I was just thinking about it. I vaguely remember a debate we had on one of the two lists at some point (but I may be wrong, I tried googling for it, to no avail) about implementing a mode() function and we got collectively stuck on the case when you have multimodal data. Plus, diff-ing the output of ecdf() wull give you trouble if the mode happens to be the smallest element of the vector.

True, that was a bug. Try this corrected version:

<hansl>

function matrix mode(matrix v)

# v should be a vector

E = ecdf(vec(v))

howmuch = diff(0 | E[,2])[2:] # make sure the 1st is also
diffed

where = imaxc(howmuch)

return E[where, 1] | howmuch[where]

end function

</hansl>

but then, in case of multi-modal data, what should be done is debatable.

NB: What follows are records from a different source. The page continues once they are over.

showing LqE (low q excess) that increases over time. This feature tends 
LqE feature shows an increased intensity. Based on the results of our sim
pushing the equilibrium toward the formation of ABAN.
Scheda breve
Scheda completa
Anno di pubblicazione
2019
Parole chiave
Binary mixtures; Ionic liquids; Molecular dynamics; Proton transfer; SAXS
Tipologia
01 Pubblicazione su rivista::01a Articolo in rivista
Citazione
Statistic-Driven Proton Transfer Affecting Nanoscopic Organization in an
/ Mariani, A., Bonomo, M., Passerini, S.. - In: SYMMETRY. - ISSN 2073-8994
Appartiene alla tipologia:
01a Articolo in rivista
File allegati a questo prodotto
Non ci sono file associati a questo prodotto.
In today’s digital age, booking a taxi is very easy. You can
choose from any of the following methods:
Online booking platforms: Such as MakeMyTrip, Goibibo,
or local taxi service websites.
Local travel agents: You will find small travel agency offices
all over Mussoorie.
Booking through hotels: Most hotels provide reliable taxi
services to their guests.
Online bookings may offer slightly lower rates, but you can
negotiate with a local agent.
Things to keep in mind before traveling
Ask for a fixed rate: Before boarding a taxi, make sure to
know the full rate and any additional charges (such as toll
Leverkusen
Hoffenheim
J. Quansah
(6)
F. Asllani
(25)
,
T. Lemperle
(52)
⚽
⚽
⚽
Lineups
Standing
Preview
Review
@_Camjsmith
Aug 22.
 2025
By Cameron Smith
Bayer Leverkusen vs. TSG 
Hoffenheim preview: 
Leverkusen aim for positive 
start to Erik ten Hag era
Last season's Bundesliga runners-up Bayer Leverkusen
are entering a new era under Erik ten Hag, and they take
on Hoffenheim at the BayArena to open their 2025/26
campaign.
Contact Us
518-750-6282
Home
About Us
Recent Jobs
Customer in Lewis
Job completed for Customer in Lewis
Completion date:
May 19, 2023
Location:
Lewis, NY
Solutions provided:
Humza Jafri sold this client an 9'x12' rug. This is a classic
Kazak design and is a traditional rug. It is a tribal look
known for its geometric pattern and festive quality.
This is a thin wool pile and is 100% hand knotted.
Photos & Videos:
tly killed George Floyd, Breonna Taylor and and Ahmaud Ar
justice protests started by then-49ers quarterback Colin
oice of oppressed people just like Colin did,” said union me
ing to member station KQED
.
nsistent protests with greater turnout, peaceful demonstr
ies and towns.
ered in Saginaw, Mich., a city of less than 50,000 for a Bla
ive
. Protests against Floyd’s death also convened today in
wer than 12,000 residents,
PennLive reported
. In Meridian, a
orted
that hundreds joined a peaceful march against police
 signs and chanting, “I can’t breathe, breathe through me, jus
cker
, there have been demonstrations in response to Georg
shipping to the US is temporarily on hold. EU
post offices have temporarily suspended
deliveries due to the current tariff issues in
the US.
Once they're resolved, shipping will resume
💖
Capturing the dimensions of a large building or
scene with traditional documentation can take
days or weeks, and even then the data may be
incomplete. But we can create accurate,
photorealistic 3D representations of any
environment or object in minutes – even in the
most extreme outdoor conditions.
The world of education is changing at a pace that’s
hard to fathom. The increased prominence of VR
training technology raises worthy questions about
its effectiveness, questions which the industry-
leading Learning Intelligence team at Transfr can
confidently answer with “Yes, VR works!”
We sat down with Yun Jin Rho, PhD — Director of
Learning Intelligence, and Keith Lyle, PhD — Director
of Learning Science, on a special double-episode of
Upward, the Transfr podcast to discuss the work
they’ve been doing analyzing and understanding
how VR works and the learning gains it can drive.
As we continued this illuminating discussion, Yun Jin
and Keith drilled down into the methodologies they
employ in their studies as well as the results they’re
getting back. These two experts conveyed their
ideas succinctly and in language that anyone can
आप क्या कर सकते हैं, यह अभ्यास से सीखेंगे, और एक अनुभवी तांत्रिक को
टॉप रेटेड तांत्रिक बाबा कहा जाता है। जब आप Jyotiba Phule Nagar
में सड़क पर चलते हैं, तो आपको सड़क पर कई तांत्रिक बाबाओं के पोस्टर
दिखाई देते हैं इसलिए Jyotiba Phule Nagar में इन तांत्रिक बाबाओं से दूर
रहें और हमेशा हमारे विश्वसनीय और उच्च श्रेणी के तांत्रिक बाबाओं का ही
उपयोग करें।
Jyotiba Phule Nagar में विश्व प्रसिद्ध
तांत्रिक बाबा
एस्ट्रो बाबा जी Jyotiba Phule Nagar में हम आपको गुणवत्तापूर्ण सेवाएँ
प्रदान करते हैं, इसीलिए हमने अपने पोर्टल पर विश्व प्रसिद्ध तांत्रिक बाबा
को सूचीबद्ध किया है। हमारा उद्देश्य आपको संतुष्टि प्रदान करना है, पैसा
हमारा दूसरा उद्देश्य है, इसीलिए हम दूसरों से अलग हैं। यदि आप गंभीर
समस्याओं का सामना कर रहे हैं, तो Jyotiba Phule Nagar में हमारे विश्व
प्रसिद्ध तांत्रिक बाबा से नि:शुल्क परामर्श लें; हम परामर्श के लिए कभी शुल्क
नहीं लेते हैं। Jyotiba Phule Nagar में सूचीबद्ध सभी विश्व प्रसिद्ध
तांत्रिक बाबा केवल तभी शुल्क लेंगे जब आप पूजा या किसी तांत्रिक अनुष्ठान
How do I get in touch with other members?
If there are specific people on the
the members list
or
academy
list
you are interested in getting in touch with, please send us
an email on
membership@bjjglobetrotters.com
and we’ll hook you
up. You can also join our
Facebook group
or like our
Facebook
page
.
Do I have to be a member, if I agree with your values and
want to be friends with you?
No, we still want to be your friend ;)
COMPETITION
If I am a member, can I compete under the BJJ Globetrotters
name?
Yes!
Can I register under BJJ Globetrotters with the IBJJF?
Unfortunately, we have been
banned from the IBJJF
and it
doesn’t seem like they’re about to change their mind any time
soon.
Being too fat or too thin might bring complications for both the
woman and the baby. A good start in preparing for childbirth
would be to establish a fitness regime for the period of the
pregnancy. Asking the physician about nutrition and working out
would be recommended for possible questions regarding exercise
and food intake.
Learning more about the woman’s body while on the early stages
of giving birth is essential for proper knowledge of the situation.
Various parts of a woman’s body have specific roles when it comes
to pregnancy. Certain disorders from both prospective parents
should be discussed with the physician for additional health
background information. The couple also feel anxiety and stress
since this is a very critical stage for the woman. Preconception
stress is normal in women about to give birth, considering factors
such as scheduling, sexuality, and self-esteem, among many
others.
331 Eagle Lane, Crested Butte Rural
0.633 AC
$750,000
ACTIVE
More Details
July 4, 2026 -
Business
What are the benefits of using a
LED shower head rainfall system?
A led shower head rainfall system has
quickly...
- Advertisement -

This is partly inherited from the imax*/imin* suite of gretl
functions. In 2015 we briefly discussed this on-list. I wrote:

' FWIW, (Python's) Numpy's argmax() and argmin() functions
explicitly note that:

"In case of multiple occurrences of the maximum values, the
indices corresponding to the first occurrence are returned."'

And you answered:

'This makes sense. I'm not sure if in fact we follow this policy,
but if we agree we should I can have a go the the C code to make
sure we do, and of course update the docs.'

It looks as if the gretl docs are still silent on the issue.
Actually I was surprised that apparently imaxc in your example uno
gave the last value, I thought it would return the first of the
multi-modes.

I see you're using the mode function as a heuristic criterion to find the data dimensions; maybe we could figure out something else.

I'm happy to hear suggestions. The max line length didn't work because of the file structure.

thanks,

sven